- **WHAT TO DO**
For each line in the data below that holds "allow", return a copy.

### DATASET RECORDS

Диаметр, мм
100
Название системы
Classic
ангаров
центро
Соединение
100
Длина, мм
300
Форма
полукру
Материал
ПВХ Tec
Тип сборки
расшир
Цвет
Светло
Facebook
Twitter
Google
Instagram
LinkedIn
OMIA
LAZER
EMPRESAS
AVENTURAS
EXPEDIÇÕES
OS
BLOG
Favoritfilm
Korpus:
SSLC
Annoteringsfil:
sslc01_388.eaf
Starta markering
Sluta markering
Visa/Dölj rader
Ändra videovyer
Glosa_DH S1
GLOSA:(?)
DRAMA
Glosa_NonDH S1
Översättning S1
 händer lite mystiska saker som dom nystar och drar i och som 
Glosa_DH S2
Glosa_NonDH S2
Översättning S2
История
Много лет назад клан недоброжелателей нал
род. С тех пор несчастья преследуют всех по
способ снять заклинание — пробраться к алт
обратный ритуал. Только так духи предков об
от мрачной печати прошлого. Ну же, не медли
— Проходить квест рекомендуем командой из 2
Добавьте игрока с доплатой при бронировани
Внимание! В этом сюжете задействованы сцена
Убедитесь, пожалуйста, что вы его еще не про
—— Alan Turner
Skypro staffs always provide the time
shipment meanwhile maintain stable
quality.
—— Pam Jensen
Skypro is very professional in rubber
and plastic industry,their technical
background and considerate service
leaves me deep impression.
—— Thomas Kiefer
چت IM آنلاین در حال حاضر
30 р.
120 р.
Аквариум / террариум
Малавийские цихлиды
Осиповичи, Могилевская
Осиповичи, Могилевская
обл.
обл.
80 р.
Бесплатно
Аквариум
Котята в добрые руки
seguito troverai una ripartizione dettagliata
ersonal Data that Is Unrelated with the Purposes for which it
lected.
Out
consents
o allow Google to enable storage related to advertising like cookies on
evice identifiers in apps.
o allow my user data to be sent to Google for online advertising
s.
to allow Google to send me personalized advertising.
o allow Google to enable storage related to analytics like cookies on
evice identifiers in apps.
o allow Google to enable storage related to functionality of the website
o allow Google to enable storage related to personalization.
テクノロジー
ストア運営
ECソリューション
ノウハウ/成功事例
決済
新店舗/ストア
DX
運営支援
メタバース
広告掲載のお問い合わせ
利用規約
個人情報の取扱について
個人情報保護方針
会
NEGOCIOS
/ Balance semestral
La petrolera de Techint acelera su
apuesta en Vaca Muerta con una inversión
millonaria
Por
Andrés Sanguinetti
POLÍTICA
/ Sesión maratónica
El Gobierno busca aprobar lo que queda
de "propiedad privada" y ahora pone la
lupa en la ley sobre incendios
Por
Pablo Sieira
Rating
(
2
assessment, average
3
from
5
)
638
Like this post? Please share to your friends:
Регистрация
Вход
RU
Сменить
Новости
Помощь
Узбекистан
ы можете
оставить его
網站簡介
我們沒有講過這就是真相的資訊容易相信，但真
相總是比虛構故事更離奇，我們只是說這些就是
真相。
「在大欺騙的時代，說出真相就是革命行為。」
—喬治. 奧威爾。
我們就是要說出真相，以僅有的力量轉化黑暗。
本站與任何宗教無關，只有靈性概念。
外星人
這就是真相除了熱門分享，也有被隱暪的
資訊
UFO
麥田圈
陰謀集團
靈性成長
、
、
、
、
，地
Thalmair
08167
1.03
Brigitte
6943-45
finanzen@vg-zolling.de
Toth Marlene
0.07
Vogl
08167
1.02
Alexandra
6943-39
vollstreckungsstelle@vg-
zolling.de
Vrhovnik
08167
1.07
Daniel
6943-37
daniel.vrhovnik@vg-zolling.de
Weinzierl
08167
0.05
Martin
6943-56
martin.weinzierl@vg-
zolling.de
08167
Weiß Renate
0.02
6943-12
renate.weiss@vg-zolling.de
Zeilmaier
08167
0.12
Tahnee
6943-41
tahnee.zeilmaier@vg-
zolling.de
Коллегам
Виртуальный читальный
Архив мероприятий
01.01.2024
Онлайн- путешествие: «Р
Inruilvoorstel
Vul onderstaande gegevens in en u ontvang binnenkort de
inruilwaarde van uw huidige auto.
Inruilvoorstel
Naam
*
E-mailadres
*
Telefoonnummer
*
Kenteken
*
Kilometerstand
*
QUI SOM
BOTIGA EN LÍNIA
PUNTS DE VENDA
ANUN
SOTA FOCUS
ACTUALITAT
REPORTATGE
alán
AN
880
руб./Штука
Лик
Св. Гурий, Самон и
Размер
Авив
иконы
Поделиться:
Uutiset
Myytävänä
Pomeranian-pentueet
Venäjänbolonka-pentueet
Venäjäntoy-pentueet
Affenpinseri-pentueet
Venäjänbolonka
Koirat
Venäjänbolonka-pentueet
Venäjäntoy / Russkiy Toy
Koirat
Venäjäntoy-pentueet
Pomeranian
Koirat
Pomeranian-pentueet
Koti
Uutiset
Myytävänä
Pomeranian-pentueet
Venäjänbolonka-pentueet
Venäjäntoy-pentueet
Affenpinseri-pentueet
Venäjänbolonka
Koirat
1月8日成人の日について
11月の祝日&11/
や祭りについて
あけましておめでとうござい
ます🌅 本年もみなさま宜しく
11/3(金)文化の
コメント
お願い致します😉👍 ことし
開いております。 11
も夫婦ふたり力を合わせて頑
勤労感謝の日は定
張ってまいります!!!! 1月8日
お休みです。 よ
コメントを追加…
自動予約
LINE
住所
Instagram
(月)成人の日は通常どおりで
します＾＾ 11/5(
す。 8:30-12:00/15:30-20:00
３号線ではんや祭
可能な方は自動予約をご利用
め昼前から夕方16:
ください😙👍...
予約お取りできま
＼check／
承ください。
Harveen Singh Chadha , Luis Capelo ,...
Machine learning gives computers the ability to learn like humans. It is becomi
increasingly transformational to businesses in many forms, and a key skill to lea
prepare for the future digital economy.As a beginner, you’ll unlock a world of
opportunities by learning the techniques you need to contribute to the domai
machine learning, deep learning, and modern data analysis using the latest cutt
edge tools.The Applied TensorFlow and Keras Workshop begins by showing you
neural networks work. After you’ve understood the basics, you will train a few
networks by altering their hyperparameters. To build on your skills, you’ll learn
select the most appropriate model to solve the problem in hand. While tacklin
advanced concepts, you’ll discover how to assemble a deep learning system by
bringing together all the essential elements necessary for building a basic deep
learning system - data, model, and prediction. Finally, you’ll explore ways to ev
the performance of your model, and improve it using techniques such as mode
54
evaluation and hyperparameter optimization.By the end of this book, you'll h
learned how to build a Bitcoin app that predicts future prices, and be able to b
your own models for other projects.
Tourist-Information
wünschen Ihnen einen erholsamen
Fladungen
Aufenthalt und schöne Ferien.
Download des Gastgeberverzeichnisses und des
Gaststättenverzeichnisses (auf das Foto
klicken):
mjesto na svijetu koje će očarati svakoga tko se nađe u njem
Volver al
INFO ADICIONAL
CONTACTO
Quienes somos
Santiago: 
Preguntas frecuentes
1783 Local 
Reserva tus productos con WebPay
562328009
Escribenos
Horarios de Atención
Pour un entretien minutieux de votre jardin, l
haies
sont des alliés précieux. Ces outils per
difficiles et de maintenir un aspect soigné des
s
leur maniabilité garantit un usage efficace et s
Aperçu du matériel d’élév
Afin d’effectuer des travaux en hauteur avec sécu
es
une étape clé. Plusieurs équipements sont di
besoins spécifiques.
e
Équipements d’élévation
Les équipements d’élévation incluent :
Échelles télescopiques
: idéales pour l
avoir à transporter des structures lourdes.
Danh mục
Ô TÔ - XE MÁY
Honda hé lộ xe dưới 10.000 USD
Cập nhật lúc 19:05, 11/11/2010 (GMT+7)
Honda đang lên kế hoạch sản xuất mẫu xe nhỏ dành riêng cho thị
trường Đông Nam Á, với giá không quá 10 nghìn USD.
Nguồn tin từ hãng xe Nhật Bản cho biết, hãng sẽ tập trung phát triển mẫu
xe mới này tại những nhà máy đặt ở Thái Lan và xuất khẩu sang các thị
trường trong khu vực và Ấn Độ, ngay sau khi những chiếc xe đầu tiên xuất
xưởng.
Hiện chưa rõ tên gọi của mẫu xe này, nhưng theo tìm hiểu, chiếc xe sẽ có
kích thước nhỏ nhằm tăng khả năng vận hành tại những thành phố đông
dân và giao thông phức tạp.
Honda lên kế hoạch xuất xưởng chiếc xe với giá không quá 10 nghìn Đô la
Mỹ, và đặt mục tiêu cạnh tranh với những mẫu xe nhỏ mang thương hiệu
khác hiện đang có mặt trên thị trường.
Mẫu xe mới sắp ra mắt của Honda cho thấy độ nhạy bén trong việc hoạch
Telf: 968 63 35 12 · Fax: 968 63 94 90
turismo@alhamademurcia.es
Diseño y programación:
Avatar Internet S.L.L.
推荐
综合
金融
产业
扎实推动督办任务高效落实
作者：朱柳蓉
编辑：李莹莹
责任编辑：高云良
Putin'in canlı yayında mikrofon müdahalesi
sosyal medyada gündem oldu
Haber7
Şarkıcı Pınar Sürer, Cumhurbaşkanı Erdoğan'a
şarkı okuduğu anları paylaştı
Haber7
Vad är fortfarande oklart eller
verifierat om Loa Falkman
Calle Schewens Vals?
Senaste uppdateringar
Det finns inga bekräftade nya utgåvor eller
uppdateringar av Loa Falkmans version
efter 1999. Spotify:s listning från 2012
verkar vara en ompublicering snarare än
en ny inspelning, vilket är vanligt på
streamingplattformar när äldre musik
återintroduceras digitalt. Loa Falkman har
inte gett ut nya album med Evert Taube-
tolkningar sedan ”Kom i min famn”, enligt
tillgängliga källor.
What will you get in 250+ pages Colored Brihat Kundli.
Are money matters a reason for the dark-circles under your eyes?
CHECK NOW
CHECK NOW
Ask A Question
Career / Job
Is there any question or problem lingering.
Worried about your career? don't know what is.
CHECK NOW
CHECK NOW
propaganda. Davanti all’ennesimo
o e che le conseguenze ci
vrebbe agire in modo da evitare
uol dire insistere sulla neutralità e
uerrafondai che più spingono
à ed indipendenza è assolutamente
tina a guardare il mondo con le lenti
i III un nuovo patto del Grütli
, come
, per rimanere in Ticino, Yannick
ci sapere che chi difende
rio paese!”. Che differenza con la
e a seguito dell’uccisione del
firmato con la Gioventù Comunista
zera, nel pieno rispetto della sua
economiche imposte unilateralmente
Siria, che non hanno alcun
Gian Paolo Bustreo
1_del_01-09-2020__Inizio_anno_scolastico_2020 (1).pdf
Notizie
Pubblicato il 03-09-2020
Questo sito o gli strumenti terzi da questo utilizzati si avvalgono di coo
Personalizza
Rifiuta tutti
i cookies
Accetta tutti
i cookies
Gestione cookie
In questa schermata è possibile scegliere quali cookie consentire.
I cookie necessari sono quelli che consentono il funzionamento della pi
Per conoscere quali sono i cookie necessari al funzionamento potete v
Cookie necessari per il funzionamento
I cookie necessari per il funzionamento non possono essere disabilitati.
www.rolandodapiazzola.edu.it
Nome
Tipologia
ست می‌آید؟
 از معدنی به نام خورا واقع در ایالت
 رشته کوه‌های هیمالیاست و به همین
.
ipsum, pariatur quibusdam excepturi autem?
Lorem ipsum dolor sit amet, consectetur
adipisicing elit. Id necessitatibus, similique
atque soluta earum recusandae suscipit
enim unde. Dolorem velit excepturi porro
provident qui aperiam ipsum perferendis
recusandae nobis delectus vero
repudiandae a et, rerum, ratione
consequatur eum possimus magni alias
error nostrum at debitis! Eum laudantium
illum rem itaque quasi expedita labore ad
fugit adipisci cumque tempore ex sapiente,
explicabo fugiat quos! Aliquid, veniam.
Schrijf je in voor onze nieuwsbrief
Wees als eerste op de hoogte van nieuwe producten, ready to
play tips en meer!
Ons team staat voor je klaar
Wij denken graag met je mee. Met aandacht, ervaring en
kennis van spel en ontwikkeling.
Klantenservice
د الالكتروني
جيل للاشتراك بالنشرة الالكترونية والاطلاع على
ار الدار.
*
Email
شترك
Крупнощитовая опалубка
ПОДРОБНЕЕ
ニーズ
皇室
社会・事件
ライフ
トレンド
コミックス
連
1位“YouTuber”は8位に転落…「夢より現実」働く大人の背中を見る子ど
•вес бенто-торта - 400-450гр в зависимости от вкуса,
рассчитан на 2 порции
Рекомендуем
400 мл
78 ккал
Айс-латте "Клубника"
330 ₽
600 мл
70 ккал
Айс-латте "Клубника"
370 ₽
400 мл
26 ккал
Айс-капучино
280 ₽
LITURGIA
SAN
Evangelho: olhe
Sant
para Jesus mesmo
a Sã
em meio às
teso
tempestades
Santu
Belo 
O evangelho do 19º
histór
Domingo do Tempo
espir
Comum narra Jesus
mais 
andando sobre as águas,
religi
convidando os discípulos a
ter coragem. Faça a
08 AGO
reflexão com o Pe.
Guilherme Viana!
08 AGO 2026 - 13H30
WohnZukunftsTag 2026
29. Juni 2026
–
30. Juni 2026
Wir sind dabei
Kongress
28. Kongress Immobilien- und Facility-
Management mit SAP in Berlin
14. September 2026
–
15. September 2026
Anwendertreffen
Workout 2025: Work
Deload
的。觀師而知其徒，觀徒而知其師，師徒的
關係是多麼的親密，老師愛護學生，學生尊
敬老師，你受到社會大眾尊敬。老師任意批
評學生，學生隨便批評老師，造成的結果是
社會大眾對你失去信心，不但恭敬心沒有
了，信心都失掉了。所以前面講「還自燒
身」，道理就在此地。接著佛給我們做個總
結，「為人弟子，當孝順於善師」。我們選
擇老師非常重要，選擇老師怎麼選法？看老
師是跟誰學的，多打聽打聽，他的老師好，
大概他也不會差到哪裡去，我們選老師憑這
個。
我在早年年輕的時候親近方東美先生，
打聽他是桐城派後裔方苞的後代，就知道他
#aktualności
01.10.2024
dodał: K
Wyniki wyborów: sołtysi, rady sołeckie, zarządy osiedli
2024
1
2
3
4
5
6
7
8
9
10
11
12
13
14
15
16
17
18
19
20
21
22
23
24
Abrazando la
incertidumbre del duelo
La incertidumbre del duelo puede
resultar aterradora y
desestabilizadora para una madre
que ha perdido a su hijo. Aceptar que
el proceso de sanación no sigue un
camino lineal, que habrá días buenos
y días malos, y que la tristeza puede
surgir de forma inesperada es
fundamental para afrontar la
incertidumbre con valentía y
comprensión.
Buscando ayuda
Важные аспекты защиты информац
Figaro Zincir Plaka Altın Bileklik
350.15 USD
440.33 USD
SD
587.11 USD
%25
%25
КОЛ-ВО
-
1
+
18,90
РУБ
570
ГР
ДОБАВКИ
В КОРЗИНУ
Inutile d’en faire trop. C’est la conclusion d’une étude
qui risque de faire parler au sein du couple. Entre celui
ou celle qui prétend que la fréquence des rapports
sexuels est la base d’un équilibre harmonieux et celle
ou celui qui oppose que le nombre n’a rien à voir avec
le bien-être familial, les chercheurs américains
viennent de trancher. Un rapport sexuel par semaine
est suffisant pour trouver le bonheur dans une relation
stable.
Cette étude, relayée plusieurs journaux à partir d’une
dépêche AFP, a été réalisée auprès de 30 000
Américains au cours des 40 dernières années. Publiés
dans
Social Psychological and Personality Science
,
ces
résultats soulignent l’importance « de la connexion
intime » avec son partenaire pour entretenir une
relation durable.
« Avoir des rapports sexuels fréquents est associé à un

######

- **TASK RESPONSE**
o allow Google to enable storage related to advertising like cookies on
o allow my user data to be sent to Google for online advertising
to allow Google to send me personalized advertising.
o allow Google to enable storage related to analytics like cookies on
o allow Google to enable storage related to functionality of the website
o allow Google to enable storage related to personalization.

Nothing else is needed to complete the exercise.